As polícias civil e militar de São Paulo mataram 467 pessoas nos primeiros nove meses de 2021, segundo dados da Secretaria de Segurança Pública (SSP) do estado, sob o governo João Doria (PSDB). A maior parte, 361, ocorreu durante o serviço, como o caso de Murilo Henrique Junqueira, baleado mesmo com as mãos na cabeça, sem oferecer resistência, na cidade de Ourinhos em setembro e cujo caso ainda segue em investigação, após o Ministério Público Estadual solicitar diligências complementares, e com dois PMs presos. Esse é o menor número desde 2013 das ocorrências em serviço. Outras 106 foram vítimas quando os policiais estavam de folga, isso representa 22% ou uma em cada quatro casos.

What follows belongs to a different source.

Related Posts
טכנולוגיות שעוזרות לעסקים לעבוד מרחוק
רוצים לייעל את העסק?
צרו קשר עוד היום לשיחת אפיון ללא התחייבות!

Uma dessas vítimas foi o jovem Thiago Aparecido Duarte de Souza, 20, que tinha deficiência intelectual e foi baleado com um tiro na cabeça em uma abordagem feita pelo PM Denis Augusto Amista Soares, que estava fora de serviço e alegou tentativa de assalto, em abril, embora a família conteste essa versão. A investigação sobre a morte do rapaz chegou a ser remetida à Justiça Militar e só voltou a Vara do Júri, na Justiça Comum, porque as advogadas da família de Thiago trouxeram à tona testemunhas que indicam que Denis chutou outro rapaz que foi abordado na ocasião e por causa de um vídeo que mostra o jovem andando em uma rua próxima sem nenhum sinal de estar armado. O Ministério Público Estadual também solicitou novas diligências para apuração.

Outro caso é de  Clayton Abel de Lima, 20, que recebeu um tiro no peito do cabo Silvio Pereira dos Santos Neto, 29, com quem estava em um bar zona norte da capital paulista, como a Ponte revelou em 7 de agosto. O policial disparou porque achou que Clayton tinha furtado seu celular, mas ele tinha esquecido no próprio carro, e ainda teria mentido de que reagiu a uma tentativa de roubo. Silvio está preso, foi acusado por homicídio qualificado, e está prevista uma audiência sobre o caso para 17 de novembro.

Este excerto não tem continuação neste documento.